Limit Batch Size in Apache Spark 3.0 Structured Streaming

I am writing a custom structured streaming source and can't figure out how batch sizes can be limited. The new MicroBatchStream interface provides the planInputPartitions method that gets called with the return value of latestOffset as end Offset. It then returns a partitioning of the data up to the provided latest offset to be processed in a single batch.

When I start a new streaming query this results in an enormously large first batch as all historic data gets crammed into a single batch.

I already tried manually limiting the batch size by gradually increasing the latestOffset depending on what has already been committed. When restarting a query from a checkpoint, however, this fails as nothing has been committed yet.

Is there a (obvious) way of limiting streaming batch sizes?

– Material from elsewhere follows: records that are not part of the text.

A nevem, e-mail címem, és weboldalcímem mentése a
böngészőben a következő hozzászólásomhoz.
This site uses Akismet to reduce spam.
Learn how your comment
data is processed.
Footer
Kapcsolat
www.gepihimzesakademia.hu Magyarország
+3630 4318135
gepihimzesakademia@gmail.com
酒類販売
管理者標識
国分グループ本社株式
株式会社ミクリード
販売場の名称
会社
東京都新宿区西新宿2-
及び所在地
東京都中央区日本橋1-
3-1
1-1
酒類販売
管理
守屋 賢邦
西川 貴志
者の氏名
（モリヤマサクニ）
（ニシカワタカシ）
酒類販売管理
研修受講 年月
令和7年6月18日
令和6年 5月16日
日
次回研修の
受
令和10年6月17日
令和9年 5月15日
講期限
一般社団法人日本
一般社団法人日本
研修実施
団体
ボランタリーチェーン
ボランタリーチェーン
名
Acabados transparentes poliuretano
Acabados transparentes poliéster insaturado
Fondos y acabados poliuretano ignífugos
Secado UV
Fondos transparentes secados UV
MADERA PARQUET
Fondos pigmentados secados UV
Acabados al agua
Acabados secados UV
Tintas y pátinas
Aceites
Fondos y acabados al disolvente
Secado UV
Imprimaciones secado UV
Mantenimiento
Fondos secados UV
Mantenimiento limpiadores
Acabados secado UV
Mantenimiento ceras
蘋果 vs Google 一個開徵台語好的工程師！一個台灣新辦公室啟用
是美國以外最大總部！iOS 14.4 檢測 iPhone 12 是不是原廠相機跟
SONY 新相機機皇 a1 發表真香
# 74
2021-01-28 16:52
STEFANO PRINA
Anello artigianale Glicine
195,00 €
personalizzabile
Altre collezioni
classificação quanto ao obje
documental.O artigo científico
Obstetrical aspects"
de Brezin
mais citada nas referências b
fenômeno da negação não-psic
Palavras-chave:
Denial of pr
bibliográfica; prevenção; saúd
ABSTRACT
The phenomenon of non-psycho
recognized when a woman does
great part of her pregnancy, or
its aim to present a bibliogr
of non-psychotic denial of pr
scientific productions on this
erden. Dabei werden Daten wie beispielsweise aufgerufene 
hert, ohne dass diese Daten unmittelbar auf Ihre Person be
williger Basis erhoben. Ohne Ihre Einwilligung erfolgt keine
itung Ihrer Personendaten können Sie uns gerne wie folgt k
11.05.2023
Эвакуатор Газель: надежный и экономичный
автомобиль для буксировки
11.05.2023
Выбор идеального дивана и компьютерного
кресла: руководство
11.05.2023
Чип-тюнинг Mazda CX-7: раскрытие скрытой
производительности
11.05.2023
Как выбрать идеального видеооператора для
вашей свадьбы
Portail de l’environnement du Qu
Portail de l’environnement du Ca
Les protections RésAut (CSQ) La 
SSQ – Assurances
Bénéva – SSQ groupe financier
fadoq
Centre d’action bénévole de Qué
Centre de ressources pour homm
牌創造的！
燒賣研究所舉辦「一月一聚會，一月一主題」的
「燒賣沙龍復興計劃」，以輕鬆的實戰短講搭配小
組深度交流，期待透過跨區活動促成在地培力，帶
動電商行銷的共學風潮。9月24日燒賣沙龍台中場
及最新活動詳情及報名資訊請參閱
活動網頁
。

CodePudding user response：

You can use SupportsAdmissionControl interface for this purpose. This gives you the Offset latestOffset(Offset startOffset, ReadLimit limit); method that allows you to get the startOffset which is actually the endOffset of the previous batch. This way you can apply the size limit before you return the latestOffset response when you calculate it. Depending on your needs, you don't necessarily need to use the ReadLimit parameter - in our case we just have a predefined threshold which we use. The important part for you is the startOffset parameter.

Then, planInputPartitions will be called with the correct start and end offsets, which was caluclated using your size limit.

You can see an example for that in Kafka DataSource implmentation - see in here.